# Natural Language Processing for Crime Analysis

This workbook will take you through some common Natural Language Processing (NLP) tasks. Ultimately it will analyse some crime notes data in order to try to identify distinct categories of crime. I.e., from the crime notes can we distinguish different types of crime?

**Required libraries**

The code below requires the following third-party libraries:

 - pandas
 - nltk
 - gensim
 - matplotlib

These can be installed using most python package managers, e.g.:

`conda install pandas nltk gensim matplotlib`

The easy way to install all of the required packages is to import the [n8prp-environment.yml](../n8prp-environment.yml) file into Anaconda as per the instructions outlined in the [slides](../machine-learning-slides.pdf)

## Preparation

The code in this document has been designed to read a comma-separated-values (csv) file that contains a column with some crime notes in it. There can be other columns in the data, and these will be ignored, but we need to tell python what the name of that column is. 

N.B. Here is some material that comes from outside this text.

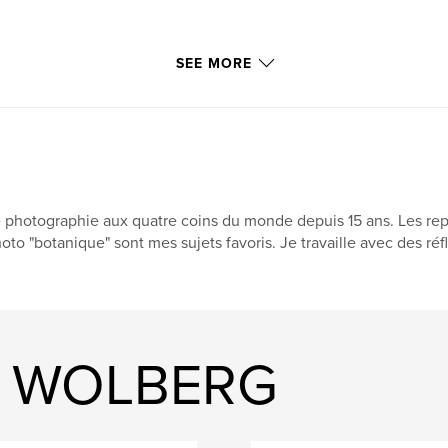
SEE MORE
 photographie aux quatre coins du monde depuis 15 ans. Les repo
oto "botanique" sont mes sujets favoris. Je travaille avec des ré
id WOLBERG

**YOU CAN PROVIDE YOUR OWN DATA FOR THIS TASK.** If you want to do this, put the csv file in the `data` directory, and then change the two variables below.

In [None]:
# INSERT THE NAME OF THE COLUMN WITH YOUR CRIME NOTES ON THE LINE BELOW:
crime_column  = "Crime Notes"

# INSERT THE NAME OF THE CSV FILE ON THE LINE BELOW. IT SHOULD BE IN THE 'data' DIRECTORY
csv_file_name = "taxis-after_whitelisting.csv" 

We also need to load the necessary python libraries. These are basically pieces of code that other people have written that do useful jobs (like reading files, analysing data, drawing graphs, etc.).

In [None]:
import pandas as pd # data processing, CSV file I/O (e.g. pd.read_csv)

import nltk # for the natural language processing

# Prepare a list of stopwords (may need to download these from the Internet)
from nltk.corpus import stopwords
try:
    stop_words = stopwords.words('english')
except LookupError:
    print("First time running, will download the NLTK stopwords")
    nltk.download('stopwords')
    stop_words = stopwords.words('english')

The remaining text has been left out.